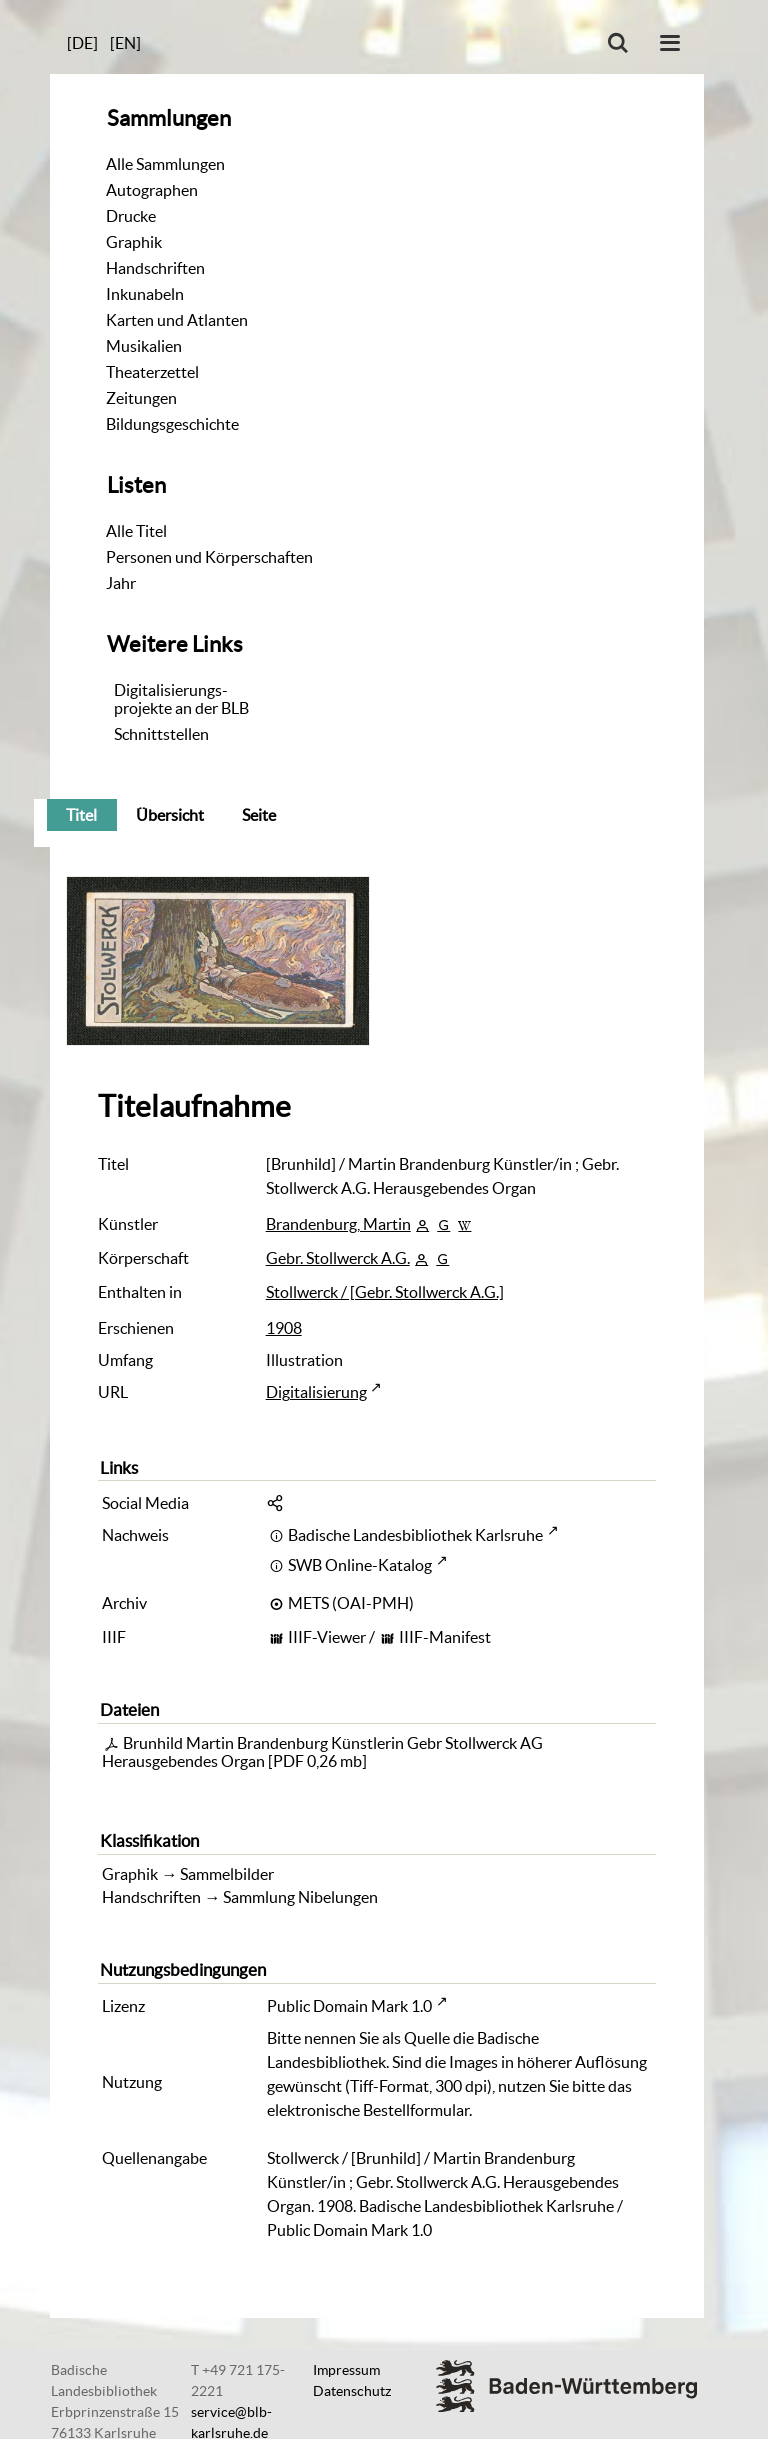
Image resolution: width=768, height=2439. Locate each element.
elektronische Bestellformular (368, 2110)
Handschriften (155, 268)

- - - - - - -

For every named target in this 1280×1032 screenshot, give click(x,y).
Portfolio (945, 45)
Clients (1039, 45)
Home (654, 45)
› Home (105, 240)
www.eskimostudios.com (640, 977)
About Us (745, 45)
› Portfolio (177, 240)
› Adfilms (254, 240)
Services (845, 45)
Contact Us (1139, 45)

- - - - - - -

* _WHAT IS EXPECTED_: Copy the entries above exactly, but only from the line holding "Portfolio (945, 45)" through the line holding "Contact Us (1139, 45)", both included.

* _WORKED SOLUTION_:
Portfolio (945, 45)
Clients (1039, 45)
Home (654, 45)
› Home (105, 240)
www.eskimostudios.com (640, 977)
About Us (745, 45)
› Portfolio (177, 240)
› Adfilms (254, 240)
Services (845, 45)
Contact Us (1139, 45)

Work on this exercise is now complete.